Data excerpts
((

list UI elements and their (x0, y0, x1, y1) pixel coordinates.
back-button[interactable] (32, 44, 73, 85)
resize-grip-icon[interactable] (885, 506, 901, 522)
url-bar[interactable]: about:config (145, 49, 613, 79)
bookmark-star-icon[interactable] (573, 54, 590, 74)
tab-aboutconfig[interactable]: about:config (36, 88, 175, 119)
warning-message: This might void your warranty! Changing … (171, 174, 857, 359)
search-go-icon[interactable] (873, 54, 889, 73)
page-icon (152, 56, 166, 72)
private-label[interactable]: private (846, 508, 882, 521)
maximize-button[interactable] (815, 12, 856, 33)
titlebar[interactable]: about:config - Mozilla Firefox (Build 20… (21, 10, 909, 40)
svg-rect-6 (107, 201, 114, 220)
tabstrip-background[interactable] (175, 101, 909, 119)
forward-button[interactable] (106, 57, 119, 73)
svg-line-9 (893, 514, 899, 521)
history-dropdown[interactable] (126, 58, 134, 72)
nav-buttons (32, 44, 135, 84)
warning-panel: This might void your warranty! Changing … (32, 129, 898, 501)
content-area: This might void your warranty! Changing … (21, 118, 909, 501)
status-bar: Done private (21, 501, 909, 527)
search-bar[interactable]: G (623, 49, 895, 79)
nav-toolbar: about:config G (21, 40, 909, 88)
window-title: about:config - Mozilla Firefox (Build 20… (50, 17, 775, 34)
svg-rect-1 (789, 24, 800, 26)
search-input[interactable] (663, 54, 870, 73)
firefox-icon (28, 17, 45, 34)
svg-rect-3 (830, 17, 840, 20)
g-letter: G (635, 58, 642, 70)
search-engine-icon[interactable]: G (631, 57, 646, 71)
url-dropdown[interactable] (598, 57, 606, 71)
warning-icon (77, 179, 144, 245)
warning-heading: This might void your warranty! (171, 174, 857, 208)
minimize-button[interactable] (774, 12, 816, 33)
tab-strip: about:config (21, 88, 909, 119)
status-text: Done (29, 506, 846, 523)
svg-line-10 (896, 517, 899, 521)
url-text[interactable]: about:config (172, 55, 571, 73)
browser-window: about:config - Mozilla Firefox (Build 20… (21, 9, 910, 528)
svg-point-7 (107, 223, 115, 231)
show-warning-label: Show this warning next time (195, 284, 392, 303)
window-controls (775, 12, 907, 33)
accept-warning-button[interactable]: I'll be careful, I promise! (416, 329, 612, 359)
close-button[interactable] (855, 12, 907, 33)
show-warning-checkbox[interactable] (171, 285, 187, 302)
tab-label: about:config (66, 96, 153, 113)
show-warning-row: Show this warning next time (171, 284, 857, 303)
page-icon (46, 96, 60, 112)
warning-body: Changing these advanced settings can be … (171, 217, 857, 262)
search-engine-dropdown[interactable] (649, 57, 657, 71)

))
((

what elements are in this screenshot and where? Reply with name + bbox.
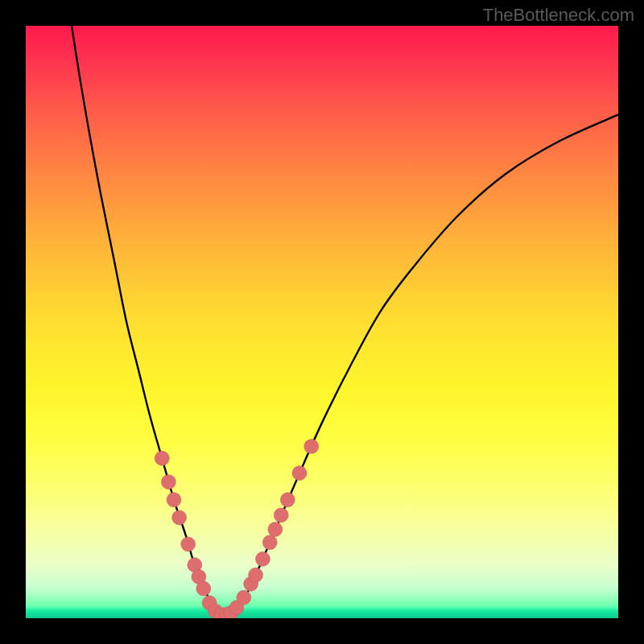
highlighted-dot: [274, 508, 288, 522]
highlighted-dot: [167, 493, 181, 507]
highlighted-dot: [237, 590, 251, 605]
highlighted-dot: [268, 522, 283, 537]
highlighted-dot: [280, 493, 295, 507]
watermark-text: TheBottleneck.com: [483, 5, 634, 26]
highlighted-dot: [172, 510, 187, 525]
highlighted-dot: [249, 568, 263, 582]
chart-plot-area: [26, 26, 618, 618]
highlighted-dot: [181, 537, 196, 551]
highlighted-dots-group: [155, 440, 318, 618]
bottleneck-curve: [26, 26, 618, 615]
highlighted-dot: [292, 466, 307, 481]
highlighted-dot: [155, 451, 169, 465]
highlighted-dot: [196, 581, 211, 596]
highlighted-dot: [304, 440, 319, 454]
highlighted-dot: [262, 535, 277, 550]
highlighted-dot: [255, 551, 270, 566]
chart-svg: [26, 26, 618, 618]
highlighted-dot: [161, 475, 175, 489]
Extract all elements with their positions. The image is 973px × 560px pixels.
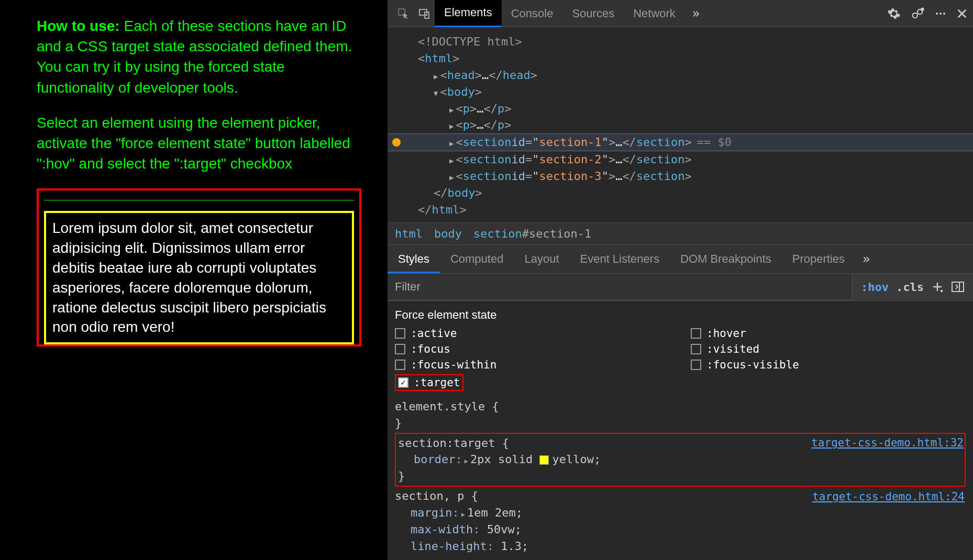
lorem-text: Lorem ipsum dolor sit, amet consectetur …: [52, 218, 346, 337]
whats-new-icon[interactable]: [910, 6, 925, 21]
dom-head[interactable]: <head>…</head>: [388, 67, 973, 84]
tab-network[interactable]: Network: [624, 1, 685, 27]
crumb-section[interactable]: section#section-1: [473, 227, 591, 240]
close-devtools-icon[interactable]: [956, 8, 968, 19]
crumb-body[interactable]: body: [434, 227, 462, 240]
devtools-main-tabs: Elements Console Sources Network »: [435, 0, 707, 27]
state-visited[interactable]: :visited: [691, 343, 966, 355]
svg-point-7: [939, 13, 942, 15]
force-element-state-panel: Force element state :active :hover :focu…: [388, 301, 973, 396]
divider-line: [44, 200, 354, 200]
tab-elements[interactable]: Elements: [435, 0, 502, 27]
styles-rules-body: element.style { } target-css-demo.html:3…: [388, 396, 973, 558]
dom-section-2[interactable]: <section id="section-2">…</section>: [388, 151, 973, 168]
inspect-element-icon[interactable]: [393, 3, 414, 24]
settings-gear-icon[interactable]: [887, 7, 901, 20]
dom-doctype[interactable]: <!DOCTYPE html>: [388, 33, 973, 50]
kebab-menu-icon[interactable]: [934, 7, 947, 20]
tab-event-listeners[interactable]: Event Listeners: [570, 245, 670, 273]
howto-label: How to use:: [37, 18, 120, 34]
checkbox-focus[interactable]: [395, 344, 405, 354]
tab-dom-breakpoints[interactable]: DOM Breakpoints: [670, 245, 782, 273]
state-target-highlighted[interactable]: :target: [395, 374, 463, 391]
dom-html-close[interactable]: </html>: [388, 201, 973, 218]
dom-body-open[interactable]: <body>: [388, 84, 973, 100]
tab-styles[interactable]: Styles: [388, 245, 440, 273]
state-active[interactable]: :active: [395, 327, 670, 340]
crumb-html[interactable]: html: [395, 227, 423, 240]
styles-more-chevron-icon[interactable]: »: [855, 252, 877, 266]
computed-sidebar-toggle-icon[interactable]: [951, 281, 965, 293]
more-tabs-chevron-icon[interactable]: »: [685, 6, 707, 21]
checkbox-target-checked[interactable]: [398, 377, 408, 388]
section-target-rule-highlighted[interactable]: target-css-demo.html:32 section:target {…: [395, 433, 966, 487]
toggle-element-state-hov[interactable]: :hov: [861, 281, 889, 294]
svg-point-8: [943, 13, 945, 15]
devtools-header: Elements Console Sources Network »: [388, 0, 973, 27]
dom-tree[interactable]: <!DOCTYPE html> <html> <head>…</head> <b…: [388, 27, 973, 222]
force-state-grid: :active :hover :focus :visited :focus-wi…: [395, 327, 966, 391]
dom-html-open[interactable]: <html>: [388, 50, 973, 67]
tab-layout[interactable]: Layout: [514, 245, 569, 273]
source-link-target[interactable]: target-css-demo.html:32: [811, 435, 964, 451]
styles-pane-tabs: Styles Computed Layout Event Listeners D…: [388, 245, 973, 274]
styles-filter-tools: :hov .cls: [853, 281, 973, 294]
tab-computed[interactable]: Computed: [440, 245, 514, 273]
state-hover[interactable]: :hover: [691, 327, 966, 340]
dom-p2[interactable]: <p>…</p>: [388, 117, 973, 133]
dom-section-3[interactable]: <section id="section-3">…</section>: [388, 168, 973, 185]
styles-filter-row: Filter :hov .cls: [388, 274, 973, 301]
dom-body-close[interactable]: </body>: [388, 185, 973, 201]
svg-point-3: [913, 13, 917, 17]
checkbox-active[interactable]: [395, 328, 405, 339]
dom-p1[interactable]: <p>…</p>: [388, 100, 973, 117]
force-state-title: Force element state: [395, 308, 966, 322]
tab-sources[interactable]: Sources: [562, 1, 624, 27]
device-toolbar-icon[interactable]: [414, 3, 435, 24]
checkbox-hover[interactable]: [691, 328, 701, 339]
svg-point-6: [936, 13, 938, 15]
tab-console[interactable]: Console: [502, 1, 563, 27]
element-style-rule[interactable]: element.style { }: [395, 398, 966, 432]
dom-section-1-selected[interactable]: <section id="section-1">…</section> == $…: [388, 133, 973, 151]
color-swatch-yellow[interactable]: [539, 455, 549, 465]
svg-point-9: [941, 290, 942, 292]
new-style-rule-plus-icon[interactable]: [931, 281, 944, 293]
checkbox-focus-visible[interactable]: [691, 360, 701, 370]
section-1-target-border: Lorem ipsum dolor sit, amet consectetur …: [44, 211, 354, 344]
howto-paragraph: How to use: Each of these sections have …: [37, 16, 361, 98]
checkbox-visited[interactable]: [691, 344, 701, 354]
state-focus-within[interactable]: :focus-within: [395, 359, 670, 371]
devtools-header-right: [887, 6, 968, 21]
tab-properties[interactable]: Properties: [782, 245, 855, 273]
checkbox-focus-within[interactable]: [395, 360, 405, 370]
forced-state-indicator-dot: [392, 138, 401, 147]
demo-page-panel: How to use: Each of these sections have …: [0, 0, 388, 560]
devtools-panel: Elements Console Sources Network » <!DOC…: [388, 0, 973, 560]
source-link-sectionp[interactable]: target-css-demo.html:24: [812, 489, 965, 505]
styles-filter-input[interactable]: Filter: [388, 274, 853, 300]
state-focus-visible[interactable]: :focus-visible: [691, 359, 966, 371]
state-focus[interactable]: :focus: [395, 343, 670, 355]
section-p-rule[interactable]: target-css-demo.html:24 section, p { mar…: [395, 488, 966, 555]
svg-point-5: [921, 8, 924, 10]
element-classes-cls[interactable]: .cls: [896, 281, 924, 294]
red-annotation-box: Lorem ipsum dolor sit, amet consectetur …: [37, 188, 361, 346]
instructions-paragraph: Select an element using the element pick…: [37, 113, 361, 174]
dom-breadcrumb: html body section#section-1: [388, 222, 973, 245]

))
((

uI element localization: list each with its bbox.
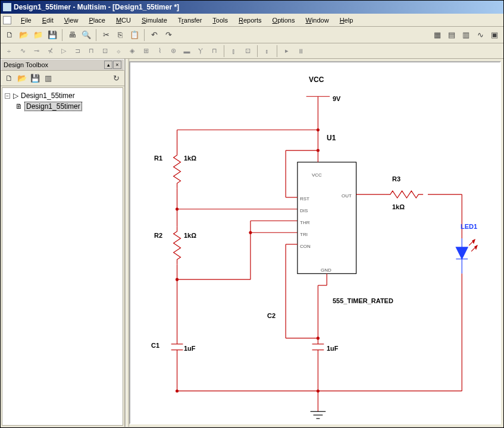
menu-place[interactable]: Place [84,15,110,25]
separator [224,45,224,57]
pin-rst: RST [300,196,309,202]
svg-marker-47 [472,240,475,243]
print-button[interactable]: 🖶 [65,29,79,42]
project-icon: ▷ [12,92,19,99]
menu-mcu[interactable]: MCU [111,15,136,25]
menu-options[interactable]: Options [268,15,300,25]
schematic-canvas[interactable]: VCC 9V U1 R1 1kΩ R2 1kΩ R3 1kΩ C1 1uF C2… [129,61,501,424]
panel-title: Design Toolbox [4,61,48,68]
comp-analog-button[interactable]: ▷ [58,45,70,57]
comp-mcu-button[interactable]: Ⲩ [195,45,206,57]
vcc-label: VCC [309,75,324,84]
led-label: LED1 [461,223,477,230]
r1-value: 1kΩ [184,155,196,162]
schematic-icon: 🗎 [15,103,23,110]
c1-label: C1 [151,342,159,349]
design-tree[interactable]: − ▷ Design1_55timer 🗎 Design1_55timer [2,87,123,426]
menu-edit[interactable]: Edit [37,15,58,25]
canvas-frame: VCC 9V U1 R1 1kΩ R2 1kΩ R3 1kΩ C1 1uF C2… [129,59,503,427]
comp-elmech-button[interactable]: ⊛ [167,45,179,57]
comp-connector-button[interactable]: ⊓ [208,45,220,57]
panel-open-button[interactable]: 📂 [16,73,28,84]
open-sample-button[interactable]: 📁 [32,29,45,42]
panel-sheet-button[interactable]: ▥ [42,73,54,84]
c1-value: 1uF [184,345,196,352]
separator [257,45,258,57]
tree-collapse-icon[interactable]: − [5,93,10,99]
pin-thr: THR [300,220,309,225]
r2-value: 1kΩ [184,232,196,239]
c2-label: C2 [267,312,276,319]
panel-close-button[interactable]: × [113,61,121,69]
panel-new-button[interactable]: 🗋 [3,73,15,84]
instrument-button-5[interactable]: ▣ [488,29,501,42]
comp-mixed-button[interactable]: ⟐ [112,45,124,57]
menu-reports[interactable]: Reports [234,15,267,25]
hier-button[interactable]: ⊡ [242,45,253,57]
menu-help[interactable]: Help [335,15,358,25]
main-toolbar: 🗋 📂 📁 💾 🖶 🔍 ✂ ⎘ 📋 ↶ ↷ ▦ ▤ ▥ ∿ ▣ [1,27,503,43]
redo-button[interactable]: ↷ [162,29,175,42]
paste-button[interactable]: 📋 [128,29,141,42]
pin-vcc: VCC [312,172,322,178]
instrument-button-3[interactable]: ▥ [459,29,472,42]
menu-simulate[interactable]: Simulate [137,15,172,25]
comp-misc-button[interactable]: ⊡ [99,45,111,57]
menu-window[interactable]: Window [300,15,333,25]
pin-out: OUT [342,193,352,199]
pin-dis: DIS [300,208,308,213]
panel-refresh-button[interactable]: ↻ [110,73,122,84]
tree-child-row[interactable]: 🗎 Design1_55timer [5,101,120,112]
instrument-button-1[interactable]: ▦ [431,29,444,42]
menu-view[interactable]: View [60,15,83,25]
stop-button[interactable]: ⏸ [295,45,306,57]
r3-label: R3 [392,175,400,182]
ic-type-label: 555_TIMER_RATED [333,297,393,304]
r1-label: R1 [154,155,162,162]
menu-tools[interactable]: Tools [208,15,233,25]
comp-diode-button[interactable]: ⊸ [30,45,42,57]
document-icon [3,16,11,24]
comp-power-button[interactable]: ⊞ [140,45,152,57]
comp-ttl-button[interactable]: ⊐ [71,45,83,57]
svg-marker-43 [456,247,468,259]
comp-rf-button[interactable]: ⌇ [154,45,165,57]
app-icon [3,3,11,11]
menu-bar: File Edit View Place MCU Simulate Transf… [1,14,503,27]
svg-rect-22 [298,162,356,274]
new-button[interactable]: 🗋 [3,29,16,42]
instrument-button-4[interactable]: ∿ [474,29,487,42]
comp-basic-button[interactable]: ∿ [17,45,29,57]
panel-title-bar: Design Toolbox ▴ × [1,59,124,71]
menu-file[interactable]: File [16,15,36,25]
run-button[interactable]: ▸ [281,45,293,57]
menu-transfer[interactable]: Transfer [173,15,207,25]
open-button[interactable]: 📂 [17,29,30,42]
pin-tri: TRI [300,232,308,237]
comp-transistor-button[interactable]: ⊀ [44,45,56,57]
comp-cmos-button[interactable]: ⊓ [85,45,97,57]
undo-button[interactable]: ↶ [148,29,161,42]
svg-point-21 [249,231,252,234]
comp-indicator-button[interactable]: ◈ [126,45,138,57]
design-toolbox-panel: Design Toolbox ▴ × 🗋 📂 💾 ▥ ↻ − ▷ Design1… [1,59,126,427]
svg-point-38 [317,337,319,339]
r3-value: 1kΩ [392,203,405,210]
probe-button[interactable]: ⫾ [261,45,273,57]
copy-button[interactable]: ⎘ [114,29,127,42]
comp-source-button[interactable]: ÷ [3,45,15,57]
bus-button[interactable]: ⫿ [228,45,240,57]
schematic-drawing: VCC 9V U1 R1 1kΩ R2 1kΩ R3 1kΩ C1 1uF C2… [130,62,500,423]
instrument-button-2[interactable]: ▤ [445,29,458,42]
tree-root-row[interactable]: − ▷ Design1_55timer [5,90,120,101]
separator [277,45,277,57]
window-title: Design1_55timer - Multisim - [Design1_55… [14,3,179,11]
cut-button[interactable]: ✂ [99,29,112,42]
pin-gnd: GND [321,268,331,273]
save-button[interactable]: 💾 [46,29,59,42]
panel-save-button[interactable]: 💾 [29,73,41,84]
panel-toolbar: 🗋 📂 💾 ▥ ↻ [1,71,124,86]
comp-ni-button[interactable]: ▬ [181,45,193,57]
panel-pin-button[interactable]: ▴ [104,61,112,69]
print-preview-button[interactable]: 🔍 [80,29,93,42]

))

* _What you will do_:
From the data above, copy each line with the string "Build" in it.

* _Exercise solution_:
titlebar[interactable]: about:config - Mozilla Firefox (Build 20… (21, 10, 909, 40)
window-title: about:config - Mozilla Firefox (Build 20… (50, 17, 775, 34)
browser-window: about:config - Mozilla Firefox (Build 20… (21, 9, 910, 528)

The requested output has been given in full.